On January 25, 2025, the inaugural Women in AI RAG Hackathon brought together a diverse group of women technologists at Stanford University to tackle this challenge head-on. Organized by Zilliz, GenAI Collective, and Women Who Do Data (W2D2), the event provided a hands-on opportunity for participants to experiment with cutting-edge AI tools and collaborate with fellow innovators. Over the course of the day, teams built working RAG-powered applications using the Milvus vector database—many of them solving real-world problems in healthcare, legal access, sustainability, and more—all within just a few hours.
While most of the time was devoted to heads-down hacking, the event featured talks from veteran technologists who shared insightful advice and encouragement during the lunch session, energizing participants for the competition and underscoring the importance of community and collaboration.

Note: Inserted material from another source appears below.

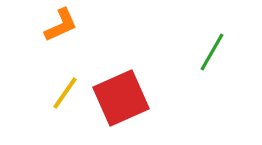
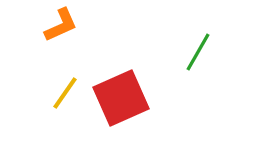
green line: moved 14 px left
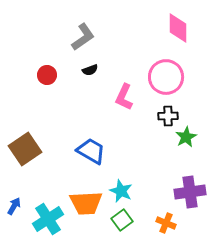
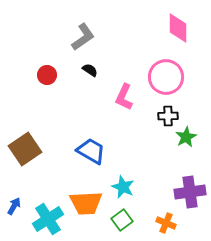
black semicircle: rotated 126 degrees counterclockwise
cyan star: moved 2 px right, 4 px up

Technical mentors worked with the teams throughout the day to answer questions, debug code and provide encouragement. The judging panel of business and technical leaders from the AI industry provided constructive feedback and ideas for the continued development of the applications.
Thank You Sponsors
This event was made possible by the support of our sponsors— AWS, TwelveLabs, Arize, OmniStack, StreamNative, and Mistral AI—who contributed prizes to recognize the outstanding projects, including:
$10,000 in AWS Credits
$2,200 in cash
$500 in Mistral Credits
$5,000 in OmniStack inference credits
$2,000 in StreamNative Cloud credits
Built with Milvus
In just a few hours the hackathon teams were able to create working prototypes of apps that spanned personal wellness, democratizing legal access, increasing sustainable building to helping inspire creativity with legos and social media marketing.
App: Skinnify (1st place)
Team: Sandhya Sangli, Shirley Luo, Stuti Kafle, Sanjana Gajendran
It can be hard to get a dermatologist appointment - it can even take months! Skinnify is a RAG-based model for personalized skincare product recommendations. It allows you to upload a photo of your skin and get insights into your skin. It even gives advice on products to use to help with skin problems like acne.
App: CourtIQ (2nd place)
Team: Prachi Sethi, Oshleen Gupta, Daniella Pontes
CourtIQ addresses the “Justice Gap” by helping individuals in situations that could qualify as a legal case to quickly assess their cases and identify the most skilled lawyers with the help of an AI agent overcoming the usual struggle to take action. The app provides quick case profiling and categorization, a list of lawyers focusing on the case domain, and case summarization with key supporting elements.
App: cycle (3rd place)
Team: Jessica Singh, Jasmeet Bajwa, Subhiksha Mani
cycle addresses the challenge of inaccessibility and lack of personalization in wellness plans for women. It's tailored to the four phases of the menstrual cycle (menstrual, follicular, ovulatory, luteal). Cycle is meant to provide women with specialized workout and diet plans that are synced to their cycle and profile to better suit the the monthly variations of energy levels and dietary needs.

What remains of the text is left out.